Deployment considerations

This section explores ECH deployment considerations. Relevant links to additional sections will be provided, detailing potential attacks against the protocols.

Process Overview

The following is a streamlined overview of the workflow involved when a browser accesses an ECH-protected website.

WKECH flow

Client-side Process

  1. To initiate a website request, the browser first queries the A/AAAA records and the ECHConfig from the designated DoH (DNS over HTTPS) or DoT (DNS over TLS) server. This server may be provided by the network operator or a prominent Content Delivery Network (CDN).
  2. The DoH server then queries the authoritative DNS server for the required information, which is managed by the website operator.
  3. Once retrieved, the information is relayed from the authoritative DNS server to the DoH server, potentially being cached for future requests by this or other clients.
  4. The DoH server subsequently transmits the information to the client.
  5. Utilizing the A/AAAA records and the ECHConfig, the browser sends a request to the web server to access the designated website.

Typically, DoH servers communicate with authoritative DNS servers using traditional unencrypted UDP-based DNS (Do53).

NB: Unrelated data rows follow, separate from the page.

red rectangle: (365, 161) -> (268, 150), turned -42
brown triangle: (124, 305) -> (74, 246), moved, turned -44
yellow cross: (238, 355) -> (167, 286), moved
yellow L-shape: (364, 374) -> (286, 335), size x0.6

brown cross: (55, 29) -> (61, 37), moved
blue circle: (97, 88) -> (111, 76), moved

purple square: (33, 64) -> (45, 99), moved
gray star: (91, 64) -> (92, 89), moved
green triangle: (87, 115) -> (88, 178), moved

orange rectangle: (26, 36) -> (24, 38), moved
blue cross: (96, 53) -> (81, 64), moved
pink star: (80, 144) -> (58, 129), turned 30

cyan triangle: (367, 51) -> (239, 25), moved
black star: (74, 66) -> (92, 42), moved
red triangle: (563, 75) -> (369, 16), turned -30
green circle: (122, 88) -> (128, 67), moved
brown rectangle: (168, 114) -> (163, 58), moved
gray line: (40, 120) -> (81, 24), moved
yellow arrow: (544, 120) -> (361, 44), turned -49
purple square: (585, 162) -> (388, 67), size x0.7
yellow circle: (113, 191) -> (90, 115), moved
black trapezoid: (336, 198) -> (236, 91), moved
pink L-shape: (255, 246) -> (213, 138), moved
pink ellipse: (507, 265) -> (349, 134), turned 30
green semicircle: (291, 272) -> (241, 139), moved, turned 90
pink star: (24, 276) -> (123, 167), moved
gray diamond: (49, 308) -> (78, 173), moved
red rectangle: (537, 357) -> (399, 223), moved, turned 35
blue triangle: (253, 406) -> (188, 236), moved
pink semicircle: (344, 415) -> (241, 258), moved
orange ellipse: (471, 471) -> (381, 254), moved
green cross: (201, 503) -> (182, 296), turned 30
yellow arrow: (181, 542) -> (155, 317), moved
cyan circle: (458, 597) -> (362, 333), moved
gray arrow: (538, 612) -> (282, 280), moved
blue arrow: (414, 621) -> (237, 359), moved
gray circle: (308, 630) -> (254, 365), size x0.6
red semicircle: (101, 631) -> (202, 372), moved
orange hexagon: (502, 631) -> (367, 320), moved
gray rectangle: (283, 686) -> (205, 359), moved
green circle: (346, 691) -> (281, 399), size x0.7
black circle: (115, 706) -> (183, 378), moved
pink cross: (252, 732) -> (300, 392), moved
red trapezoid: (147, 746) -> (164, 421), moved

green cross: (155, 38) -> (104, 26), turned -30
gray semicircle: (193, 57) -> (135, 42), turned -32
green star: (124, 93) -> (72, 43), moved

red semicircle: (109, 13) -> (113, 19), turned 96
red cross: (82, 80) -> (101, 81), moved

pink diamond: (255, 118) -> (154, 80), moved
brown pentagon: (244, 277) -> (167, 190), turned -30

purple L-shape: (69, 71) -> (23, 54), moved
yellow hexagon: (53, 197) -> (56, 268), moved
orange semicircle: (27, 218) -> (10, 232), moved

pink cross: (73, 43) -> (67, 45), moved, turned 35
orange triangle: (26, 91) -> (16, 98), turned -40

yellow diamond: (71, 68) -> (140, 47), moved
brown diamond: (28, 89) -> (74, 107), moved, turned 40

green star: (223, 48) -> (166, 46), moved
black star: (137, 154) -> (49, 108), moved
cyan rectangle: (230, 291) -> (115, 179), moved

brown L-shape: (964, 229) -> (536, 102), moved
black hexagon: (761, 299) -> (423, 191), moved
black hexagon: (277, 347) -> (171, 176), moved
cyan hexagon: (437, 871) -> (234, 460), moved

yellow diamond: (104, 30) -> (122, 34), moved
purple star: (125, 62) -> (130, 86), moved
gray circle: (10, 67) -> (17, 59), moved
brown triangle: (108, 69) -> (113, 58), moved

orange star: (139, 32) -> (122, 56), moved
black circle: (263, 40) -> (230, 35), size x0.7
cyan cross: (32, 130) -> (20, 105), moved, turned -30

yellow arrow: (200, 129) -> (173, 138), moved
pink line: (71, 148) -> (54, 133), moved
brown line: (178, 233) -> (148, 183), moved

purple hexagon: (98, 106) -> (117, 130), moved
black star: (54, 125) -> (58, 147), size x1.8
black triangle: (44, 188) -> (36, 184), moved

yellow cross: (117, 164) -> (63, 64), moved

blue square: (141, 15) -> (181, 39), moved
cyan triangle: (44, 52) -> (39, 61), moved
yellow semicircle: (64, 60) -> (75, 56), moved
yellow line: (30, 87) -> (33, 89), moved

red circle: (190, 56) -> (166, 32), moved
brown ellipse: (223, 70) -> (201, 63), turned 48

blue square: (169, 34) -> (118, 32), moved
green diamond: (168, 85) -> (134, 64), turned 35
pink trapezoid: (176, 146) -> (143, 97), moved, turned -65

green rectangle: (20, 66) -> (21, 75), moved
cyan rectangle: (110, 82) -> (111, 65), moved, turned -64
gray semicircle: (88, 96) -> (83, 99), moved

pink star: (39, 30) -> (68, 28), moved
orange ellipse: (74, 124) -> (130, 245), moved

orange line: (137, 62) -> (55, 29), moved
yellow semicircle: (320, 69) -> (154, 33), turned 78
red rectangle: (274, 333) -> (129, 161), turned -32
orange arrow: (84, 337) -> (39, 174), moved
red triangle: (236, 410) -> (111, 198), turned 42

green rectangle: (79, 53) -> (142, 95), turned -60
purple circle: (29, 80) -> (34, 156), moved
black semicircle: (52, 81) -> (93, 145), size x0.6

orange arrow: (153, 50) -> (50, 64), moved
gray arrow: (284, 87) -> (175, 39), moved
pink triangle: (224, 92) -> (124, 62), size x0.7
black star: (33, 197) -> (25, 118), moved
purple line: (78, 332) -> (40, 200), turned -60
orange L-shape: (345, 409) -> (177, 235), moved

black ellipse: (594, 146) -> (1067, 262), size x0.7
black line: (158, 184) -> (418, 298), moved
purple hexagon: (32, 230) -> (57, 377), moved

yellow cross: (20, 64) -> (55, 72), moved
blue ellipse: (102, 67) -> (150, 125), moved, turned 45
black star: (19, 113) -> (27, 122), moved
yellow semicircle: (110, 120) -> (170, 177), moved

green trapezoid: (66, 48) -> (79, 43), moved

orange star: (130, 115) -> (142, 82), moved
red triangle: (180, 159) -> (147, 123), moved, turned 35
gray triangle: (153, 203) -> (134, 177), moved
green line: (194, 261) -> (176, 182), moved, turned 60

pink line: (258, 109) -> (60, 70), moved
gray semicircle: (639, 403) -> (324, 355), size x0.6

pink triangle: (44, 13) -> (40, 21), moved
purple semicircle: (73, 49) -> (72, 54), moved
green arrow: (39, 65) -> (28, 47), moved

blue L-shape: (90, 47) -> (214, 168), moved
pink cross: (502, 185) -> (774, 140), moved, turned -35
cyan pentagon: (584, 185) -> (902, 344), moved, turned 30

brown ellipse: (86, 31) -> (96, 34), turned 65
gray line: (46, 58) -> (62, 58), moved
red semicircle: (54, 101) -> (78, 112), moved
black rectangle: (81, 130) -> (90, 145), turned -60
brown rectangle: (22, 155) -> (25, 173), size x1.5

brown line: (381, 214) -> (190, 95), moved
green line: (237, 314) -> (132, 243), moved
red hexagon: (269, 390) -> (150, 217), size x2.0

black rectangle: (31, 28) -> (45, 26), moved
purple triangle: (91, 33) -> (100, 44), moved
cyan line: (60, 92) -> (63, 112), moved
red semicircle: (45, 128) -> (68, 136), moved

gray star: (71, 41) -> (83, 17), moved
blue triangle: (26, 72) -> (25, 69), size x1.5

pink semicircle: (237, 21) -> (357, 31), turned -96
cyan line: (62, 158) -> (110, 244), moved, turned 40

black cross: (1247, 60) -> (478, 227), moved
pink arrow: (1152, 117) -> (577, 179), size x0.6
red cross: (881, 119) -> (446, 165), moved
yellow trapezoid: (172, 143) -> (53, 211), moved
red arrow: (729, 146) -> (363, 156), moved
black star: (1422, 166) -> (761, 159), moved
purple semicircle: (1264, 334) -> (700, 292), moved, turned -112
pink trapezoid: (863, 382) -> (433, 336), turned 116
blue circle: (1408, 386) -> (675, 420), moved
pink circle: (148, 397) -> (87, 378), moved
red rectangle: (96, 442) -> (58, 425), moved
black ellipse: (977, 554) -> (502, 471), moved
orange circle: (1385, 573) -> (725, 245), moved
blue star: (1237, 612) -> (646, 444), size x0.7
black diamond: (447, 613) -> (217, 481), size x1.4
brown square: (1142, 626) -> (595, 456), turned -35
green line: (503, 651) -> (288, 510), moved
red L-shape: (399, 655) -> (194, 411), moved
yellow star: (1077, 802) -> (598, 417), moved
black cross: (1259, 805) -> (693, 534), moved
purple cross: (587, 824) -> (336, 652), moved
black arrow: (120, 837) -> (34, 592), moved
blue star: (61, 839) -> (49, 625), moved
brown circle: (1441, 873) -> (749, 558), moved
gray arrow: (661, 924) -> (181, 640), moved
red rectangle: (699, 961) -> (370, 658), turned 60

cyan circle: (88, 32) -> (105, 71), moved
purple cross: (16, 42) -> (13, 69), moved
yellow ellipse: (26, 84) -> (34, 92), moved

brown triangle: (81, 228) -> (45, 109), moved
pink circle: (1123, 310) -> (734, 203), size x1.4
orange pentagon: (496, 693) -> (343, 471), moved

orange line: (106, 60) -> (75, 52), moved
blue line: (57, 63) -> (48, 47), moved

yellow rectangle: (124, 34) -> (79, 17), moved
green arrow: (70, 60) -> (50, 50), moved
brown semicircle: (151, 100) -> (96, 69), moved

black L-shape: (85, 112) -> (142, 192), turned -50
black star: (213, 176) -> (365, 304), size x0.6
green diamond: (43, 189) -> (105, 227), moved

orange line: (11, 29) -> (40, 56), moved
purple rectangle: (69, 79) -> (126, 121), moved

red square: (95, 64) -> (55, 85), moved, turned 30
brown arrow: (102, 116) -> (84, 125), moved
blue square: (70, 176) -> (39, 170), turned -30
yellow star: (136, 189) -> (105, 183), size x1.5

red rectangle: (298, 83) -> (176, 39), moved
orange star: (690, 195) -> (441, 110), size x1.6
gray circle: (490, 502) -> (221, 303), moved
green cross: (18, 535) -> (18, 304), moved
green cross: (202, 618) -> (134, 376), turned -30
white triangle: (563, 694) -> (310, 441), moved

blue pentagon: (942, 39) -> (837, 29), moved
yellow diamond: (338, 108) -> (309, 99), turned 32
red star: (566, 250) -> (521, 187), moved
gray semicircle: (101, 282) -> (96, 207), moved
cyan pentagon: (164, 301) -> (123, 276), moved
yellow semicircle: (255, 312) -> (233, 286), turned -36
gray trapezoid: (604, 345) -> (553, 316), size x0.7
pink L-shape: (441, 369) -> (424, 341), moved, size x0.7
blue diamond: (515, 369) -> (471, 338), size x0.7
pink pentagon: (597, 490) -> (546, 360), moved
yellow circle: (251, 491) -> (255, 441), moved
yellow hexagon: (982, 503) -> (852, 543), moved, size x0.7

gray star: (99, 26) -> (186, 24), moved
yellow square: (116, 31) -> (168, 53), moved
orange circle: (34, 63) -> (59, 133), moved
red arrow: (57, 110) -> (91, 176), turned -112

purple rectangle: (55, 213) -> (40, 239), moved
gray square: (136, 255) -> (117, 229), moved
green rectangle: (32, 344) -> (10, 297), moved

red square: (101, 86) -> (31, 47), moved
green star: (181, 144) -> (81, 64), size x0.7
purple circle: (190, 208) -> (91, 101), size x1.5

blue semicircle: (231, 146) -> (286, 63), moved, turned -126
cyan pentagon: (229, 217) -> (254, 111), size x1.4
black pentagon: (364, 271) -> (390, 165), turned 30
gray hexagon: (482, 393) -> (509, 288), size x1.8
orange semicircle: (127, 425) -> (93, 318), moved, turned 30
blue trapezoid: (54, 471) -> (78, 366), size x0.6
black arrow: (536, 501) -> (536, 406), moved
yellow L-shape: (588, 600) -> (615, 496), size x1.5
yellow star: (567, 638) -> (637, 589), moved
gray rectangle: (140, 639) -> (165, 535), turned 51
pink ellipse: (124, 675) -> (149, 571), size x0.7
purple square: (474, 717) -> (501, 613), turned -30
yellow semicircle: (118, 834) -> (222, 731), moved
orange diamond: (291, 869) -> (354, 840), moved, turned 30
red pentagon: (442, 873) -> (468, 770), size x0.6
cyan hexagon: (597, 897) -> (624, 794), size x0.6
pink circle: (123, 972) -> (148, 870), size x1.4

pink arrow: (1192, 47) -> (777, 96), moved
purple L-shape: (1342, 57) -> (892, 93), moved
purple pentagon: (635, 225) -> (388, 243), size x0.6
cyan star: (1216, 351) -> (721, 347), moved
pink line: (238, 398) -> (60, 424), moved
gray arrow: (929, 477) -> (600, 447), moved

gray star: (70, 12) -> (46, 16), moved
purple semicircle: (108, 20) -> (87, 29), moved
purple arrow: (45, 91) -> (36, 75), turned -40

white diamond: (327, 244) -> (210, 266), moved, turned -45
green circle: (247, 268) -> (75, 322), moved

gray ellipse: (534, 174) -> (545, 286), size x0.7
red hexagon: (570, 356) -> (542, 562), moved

Nonetheless, the adoption of DoT and DoH protocols is on the rise. Additionally, various protocol upgrades (either opportunistic or through SVCB records) are employed.

Server-side Process

  1. The server regularly regenerates the ECH keys at defined intervals (for example, every hour) for each configured domain.
  2. The server publishes the corresponding public ECH keys within the WKECH directories for every domain.
  3. The Zone Factory (ZF) requests the ECH keys for each designated domain at pre-established intervals (preferably more frequent than once per hour).
  4. The Client-Facing Server (CFS) responds with the requested ECH keys.
  5. The ZF subsequently pushes the generated ECHConfig to the DNS server.

Webserver configuration

  • Which component is responsible for generating the ECH keys with the appropriate parameters?
  • Which entity handles the rotation of these keys and reloads the web server configuration?
  • What component creates (or services) the WKECH directory, ensuring only public keys are exposed and private keys remain secure?
  • How is the ZF triggered after each key rotation, ideally operating separately on a different host?
  • For documentation, refer to: https://github.com/defo-project/ech-dev-utils#user-content-server-details.

Complexity of Configuring the Zone Factory

The ZF must be aware of the following:

  1. Identifying well-known sites (wkech) to monitor.
  2. Establishing a refresh schedule for the keys (either on a fixed interval or responsive to activity).
  3. Knowing which zone files (housed on which servers) require updates.

The ZF requires write access to the zone files and must have the capability to reload the nameserver configuration. This setup is non-trivial for a systems administrator, as misconfigurations or oversights can introduce complications.

It is imperative to secure the WKECH directory: it must contain only public keys, be immutable (including to any aliases), and limit access solely to the web server itself. For more information, please refer to the section on WKECH.

DNSSEC implementation

Implementing DNSSEC (Domain Name System Security Extensions) is crucial to enable clients to validate ECH-enabled domains. This not only enhances the integrity of the DNS responses but also mitigates the risk of resolvers inadvertently blocking SVCB or ECH parameters. Ensuring robust DNSSEC configuration can significantly bolster the security framework associated with ECH implementations, fostering trust and reliability in web communications.